De longe vejo minhas culpas vindo me enfrentar de frente. Às vezes culpo a mim mesma, mas não é nada justo pois, eu preciso assumir quem sou para ter o poder de sê-lo. Muitos dias não tenho tanta coragem para ser quem sou, mas no momento sou uma princesa trancada em um castelo é por isso que espero muito de mim mesma, mas meu passado me construiu muito mal, e agora escrevo autobiografia não por acaso. Sempre por destino e razão de ser. Sempre pelo autoconhecimento e pela reflexão. Confesso que são coisas que tiram meu sono e não há razão para não reconhecê-las assim.
Enlouqueci finalmente ou estou apenas sóbria demais para a vida monótona e desiludida de um cidadão comum. Todas as coisas como devem ser, nem sempre é tudo tão simples em tempos de crise, mas mesmo assim os poemas de ferreira gullar são meus preferidos, mesmo que o pão seja caro e a liberdade pequena. Mesmo que o sistema me faça engolir pílulas e diga que meu cabelo é feio. Mesmo que a única coisa que eu possa enxergar dessa janela seja o mc donald's brilhando.
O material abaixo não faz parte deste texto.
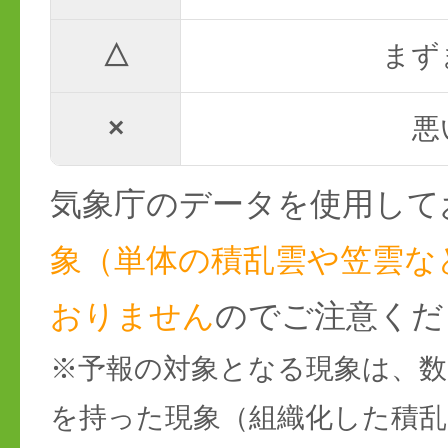
△
まず
×
悪
気象庁のデータを使用して
象（単体の積乱雲や笠雲な
おりません
のでご注意くだ
※予報の対象となる現象は、数
を持った現象（組織化した積乱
Prefiro resistir.
Eu perco e encontro baseados constantemente e nunca me canso do fato de que minhas doenças são impossíveis de curar, porque muitos vírus assolam meu corpo.
Talvez se um dia eu puder dar aula de literatura eu seja feliz o bastante para me lembrar de todos os poetas, saber como contar as sílabas dos poemas, classificar as rimas e aprender a rimar livremente e no nível dos teus beijos raros de musicalidade e com o efeito poético do teu ritmo regular de versos irregulares.